BEGIN

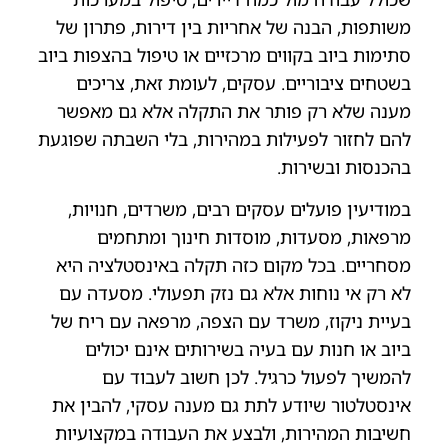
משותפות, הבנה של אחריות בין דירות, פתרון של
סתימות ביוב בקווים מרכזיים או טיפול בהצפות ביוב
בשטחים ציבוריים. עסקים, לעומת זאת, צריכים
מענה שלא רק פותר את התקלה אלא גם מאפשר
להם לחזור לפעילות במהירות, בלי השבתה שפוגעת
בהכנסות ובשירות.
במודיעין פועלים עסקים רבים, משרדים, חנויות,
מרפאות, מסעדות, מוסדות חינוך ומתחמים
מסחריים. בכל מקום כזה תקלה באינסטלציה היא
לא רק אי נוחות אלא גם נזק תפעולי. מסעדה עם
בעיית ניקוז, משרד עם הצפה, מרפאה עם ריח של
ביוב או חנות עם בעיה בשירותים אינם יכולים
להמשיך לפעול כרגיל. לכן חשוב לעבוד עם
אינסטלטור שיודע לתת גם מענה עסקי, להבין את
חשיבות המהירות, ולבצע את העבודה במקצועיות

END
BEGIN

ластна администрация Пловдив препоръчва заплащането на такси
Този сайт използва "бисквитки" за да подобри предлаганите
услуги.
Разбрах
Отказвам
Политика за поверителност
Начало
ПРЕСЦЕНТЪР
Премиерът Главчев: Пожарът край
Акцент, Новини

END
BEGIN

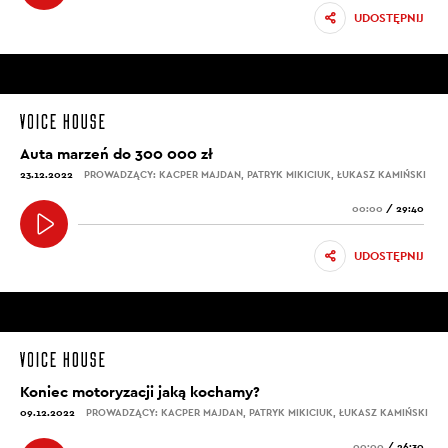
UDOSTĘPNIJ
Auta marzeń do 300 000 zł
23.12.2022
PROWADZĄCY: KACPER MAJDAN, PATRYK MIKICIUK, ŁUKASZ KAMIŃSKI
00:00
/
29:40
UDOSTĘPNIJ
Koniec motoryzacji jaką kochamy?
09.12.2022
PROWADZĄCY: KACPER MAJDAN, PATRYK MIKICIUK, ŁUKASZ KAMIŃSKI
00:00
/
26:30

END

Would you print, exactly as written, every line above from the one holding "מסחריים. בכל מקום כזה תקלה באינסטלציה היא" through the one holding "חשיבות המהירות, ולבצע את העבודה במקצועיות", with both included and no other lines?

מסחריים. בכל מקום כזה תקלה באינסטלציה היא
לא רק אי נוחות אלא גם נזק תפעולי. מסעדה עם
בעיית ניקוז, משרד עם הצפה, מרפאה עם ריח של
ביוב או חנות עם בעיה בשירותים אינם יכולים
להמשיך לפעול כרגיל. לכן חשוב לעבוד עם
אינסטלטור שיודע לתת גם מענה עסקי, להבין את
חשיבות המהירות, ולבצע את העבודה במקצועיות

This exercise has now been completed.